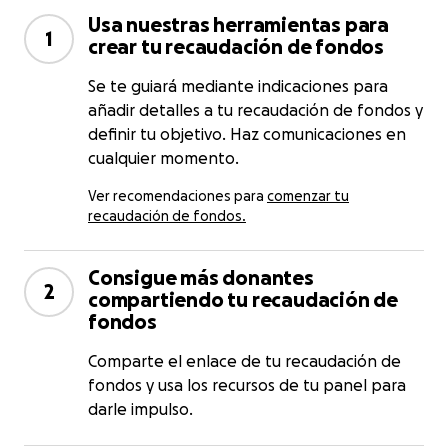
Usa nuestras herramientas para
1
crear tu recaudación de fondos
Se te guiará mediante indicaciones para
añadir detalles a tu recaudación de fondos y
definir tu objetivo. Haz comunicaciones en
cualquier momento.
Ver recomendaciones para
comenzar tu
recaudación de fondos.
Consigue más donantes
2
compartiendo tu recaudación de
fondos
Comparte el enlace de tu recaudación de
fondos y usa los recursos de tu panel para
darle impulso.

══════

YOUR TASK:
Pictures are to be left out; the records above must be repeated word for word.

ANSWER:
Usa nuestras herramientas para
1
crear tu recaudación de fondos
Se te guiará mediante indicaciones para
añadir detalles a tu recaudación de fondos y
definir tu objetivo. Haz comunicaciones en
cualquier momento.
Ver recomendaciones para
comenzar tu
recaudación de fondos.
Consigue más donantes
2
compartiendo tu recaudación de
fondos
Comparte el enlace de tu recaudación de
fondos y usa los recursos de tu panel para
darle impulso.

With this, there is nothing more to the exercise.